YOUR ASSIGNMENT
Transcribe the records below line by line, exactly as they read.

(Saved data entries)

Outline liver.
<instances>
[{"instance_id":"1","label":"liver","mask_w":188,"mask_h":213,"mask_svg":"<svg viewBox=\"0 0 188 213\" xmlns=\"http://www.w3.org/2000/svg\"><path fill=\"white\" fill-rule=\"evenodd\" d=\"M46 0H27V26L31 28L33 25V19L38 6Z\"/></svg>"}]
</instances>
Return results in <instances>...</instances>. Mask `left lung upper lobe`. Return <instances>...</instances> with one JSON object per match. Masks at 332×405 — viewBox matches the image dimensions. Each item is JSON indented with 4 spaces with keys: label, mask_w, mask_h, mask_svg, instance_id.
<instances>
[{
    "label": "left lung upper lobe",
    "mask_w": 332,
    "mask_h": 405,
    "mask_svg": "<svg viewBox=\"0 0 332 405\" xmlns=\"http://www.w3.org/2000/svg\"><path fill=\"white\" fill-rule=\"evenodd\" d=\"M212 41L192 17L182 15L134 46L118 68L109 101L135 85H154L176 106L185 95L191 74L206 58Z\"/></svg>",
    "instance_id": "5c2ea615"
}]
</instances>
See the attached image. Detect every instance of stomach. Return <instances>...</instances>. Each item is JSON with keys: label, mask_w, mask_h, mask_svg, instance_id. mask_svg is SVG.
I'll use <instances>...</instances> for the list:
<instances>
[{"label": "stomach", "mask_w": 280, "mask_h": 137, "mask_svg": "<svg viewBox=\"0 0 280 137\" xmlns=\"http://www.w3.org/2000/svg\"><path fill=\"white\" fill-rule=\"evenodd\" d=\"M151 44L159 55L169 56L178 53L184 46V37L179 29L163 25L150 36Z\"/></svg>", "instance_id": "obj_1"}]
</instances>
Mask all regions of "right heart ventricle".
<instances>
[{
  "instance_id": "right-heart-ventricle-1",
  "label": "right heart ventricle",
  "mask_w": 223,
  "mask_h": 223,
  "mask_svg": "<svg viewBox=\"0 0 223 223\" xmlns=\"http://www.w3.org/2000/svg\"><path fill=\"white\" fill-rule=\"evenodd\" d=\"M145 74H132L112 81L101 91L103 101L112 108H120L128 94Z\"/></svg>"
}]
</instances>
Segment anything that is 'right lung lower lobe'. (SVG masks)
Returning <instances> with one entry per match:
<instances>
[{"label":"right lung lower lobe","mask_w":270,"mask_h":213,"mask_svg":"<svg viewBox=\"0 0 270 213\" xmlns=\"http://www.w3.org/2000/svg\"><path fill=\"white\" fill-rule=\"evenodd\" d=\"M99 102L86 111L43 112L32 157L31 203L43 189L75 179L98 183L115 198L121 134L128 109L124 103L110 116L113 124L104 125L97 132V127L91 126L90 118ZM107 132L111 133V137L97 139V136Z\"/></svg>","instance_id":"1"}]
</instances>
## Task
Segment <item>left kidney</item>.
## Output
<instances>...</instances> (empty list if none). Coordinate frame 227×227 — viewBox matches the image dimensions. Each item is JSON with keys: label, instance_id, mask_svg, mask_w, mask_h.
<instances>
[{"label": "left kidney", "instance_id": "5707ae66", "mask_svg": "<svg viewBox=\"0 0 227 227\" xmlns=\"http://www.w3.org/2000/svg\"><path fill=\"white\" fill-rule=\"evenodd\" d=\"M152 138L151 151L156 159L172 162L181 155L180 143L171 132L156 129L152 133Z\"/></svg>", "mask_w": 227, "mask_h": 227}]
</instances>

RESPONSE TO THIS EXERCISE
Outline liver.
<instances>
[{"instance_id":"1","label":"liver","mask_w":188,"mask_h":213,"mask_svg":"<svg viewBox=\"0 0 188 213\" xmlns=\"http://www.w3.org/2000/svg\"><path fill=\"white\" fill-rule=\"evenodd\" d=\"M46 0H27V26L31 28L33 25V19L38 6Z\"/></svg>"}]
</instances>
Return results in <instances>...</instances>. Mask `left lung upper lobe`. Return <instances>...</instances> with one JSON object per match. Masks at 332×405 — viewBox matches the image dimensions. Each item is JSON indented with 4 spaces with keys: label, mask_w, mask_h, mask_svg, instance_id.
<instances>
[{
    "label": "left lung upper lobe",
    "mask_w": 332,
    "mask_h": 405,
    "mask_svg": "<svg viewBox=\"0 0 332 405\" xmlns=\"http://www.w3.org/2000/svg\"><path fill=\"white\" fill-rule=\"evenodd\" d=\"M212 41L192 17L182 15L134 46L118 68L109 101L135 85H154L176 106L185 95L191 74L206 58Z\"/></svg>",
    "instance_id": "5c2ea615"
}]
</instances>
See the attached image. Detect every instance of stomach. Return <instances>...</instances>. Each item is JSON with keys: label, mask_w, mask_h, mask_svg, instance_id. mask_svg is SVG.
I'll use <instances>...</instances> for the list:
<instances>
[{"label": "stomach", "mask_w": 280, "mask_h": 137, "mask_svg": "<svg viewBox=\"0 0 280 137\" xmlns=\"http://www.w3.org/2000/svg\"><path fill=\"white\" fill-rule=\"evenodd\" d=\"M151 44L159 55L169 56L178 53L184 46V37L179 29L163 25L150 36Z\"/></svg>", "instance_id": "obj_1"}]
</instances>
Mask all regions of "right heart ventricle".
<instances>
[{
  "instance_id": "right-heart-ventricle-1",
  "label": "right heart ventricle",
  "mask_w": 223,
  "mask_h": 223,
  "mask_svg": "<svg viewBox=\"0 0 223 223\" xmlns=\"http://www.w3.org/2000/svg\"><path fill=\"white\" fill-rule=\"evenodd\" d=\"M145 74H132L112 81L101 91L103 101L112 108H120L128 94Z\"/></svg>"
}]
</instances>
Segment anything that is 'right lung lower lobe'. (SVG masks)
Returning <instances> with one entry per match:
<instances>
[{"label":"right lung lower lobe","mask_w":270,"mask_h":213,"mask_svg":"<svg viewBox=\"0 0 270 213\" xmlns=\"http://www.w3.org/2000/svg\"><path fill=\"white\" fill-rule=\"evenodd\" d=\"M99 102L86 111L43 112L32 157L31 203L43 189L75 179L98 183L115 198L121 134L128 109L124 103L110 116L113 124L104 125L97 132V127L91 126L90 118ZM107 132L111 133V137L97 139V136Z\"/></svg>","instance_id":"1"}]
</instances>
## Task
Segment <item>left kidney</item>.
## Output
<instances>...</instances> (empty list if none). Coordinate frame 227×227 — viewBox matches the image dimensions. Each item is JSON with keys: label, instance_id, mask_svg, mask_w, mask_h.
<instances>
[{"label": "left kidney", "instance_id": "5707ae66", "mask_svg": "<svg viewBox=\"0 0 227 227\" xmlns=\"http://www.w3.org/2000/svg\"><path fill=\"white\" fill-rule=\"evenodd\" d=\"M152 138L151 151L156 159L172 162L181 155L180 143L171 132L156 129L152 133Z\"/></svg>", "mask_w": 227, "mask_h": 227}]
</instances>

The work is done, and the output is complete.